Il ritmo della preghiera comunitaria è cambiato: spesso gli orari vengono spostati dagli impegni urgenti. «Però la mia preghiera personale è diventata più intensa. Qualche volta mi sveglio di notte e prego. E la preghiera diventa un grido: “Per favore, fai qualcosa!”. Non è più pregare o chiedere, è strappare da Dio il suo aiuto».

Di un’esperienza simile di preghiera parla anche la sua consorella suor Victoria. L’inizio della guerra l’ha trovata in Grecia, dove dal 2019 svolgeva la missione presso il Jesuit Refugee Service: «Nella prima settimana piangevo soltanto, leggevo le notizie, chiamavo i miei amici e famigliari in Ucraina e pregavo giorno e notte. Ho detto a loro di scrivermi nel caso si fossero trovati in situazione critica. Una mia amica abitava in uno dei paesini nella regione di Kyiv, che all’inizio della guerra erano occupati dai militari russi. Per un po’ di tempo si nascondeva con la famiglia in una cantina e non sapevano se dovevano scappare o rimanere. Continuamente mi chiedeva di pregare. E io chiedevo a Dio: “Salvali, aiutali a scappare, rendili invisibili”. Quando sono riusciti a scappare, mi sono sentita sollevata». In quei momenti il bisogno di pregare diventava come il bisogno di respirare. Così ha deciso di tornare in Ucraina. Le sue consorelle a Khmelnytskyj erano contrarie perché ovunque nel Paese c’è il rischio di bombardamenti. «Però io provengo dalla Crimea e una volta ho già perso la mia patria. Per questo ho deciso che voglio tornare in Ucraina. Voglio condividere con la mia gente le loro paure, la sofferenza e anche la loro fede», dice la suora, confidando che per lei è stata una sorpresa vedere quante preghiere e celebrazioni si fanno ogni giorno nel santuario di Nostra Signora di Fátima a Matkivtsi.

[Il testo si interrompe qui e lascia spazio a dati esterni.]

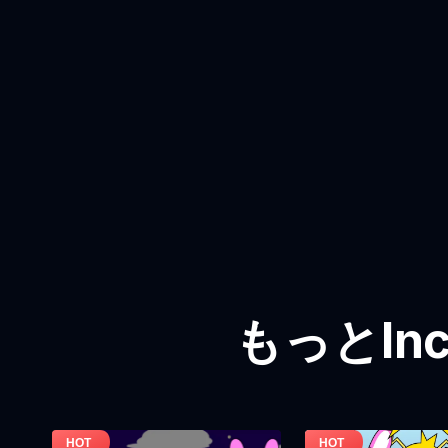
もっとInc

Gli sfollati che arrivano spesso chiedono alle suore di pregare con loro o per i loro cari che sono rimasti nei luoghi più colpiti. «Questi due ultimi mesi — aggiunge suor Svitlana — sono stati per noi anche un intenso tempo di evangelizzazione, di testimonianza che qui Dio è presente. La mia esperienza di Dio nel passato mi dà la fiducia che se attraverseremo grandi prove e sofferenze, e se il prezzo sarà molto alto, anche la ricompensa sarà alta. La mia esperienza mi dice che Dio non gioca mai con noi e se permette qualcosa del genere vuol dire che Lui sa che riusciremo a superare tutto questo, che Lui ci porterà nelle sue braccia attraverso tutto questo».